São dez classes de palavras à nossa disposição: substantivos, adjetivos, artigos, numerais, pronomes, verbos, advérbios, preposições, conjunções e interjeições. Preposições e conjunções são conectores e não contraem, por si sós, nenhuma função sintática. A interjeição também não, porque ela representa apenas reações súbitas provocadas por admiração, susto, medo, desespero, esperança, ira, ódio etc.

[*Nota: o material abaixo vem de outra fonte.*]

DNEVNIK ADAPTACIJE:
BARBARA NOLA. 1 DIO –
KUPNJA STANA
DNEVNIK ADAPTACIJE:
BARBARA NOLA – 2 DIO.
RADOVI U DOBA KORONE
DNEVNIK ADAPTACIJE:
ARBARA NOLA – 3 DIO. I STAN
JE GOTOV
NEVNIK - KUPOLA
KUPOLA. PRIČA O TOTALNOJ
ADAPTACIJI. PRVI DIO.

Então, para as funções sintáticas, restam sete classes de palavras. Modernamente, podemos imaginar dois feudos:

Nesse primeiro feudo, como se pode ver, o todo-poderoso é o substantivo. Para ele trabalham os quatro tipos de adjetivos (ou seja, o adjetivo propriamente dito, o artigo, o numeral e o pronome). E trabalham obedientemente, sem qualquer reivindicação ou rebeldia. Se o substantivo, seu senhor, estiver no masculino, todos vão para o masculino; se estiver no plural, todos vão para o plural, e assim sucessivamente. A esse fenômeno é que se dá o nome de concordância nominal.

Palavra invariável

Nesse feudo, cujo senhor é o verbo, que é a palavra que indica o que acontece, aparece a única palavra invariável que contrai função sintática, o advérbio, único e fiel súdito do verbo. Reforcemos essa ideia: o advérbio é palavra invariável, isto é, não tem gênero, número ou qualquer outra flexão.
Qual a diferença essencial entre os súditos do substantivo e o súdito do verbo? É simples. Aqueles são palavras variáveis, e o advérbio é palavra invariável.

o advérbio é a única palavra que espontaneamente trabalha nos dois feudos. No feudo do substantivo, o advérbio presta seus serviços ao adjetivo, acrescentando-lhe basicamente a circunstância de intensidade.
Qualquer palavra que atue sobre um adjetivo é obrigatoriamente um advérbio. Invariável, portanto.
há uma discussão centenária interminável entre bons gramáticos se antes de particípio se usa a forma sintética ( melhor, pior ) ou a analítica ( mais bem, mais mal ).
De qualquer forma, embora possamos usar as duas formas, os gramáticos e filósofos preferem e recomendam o uso da analítica.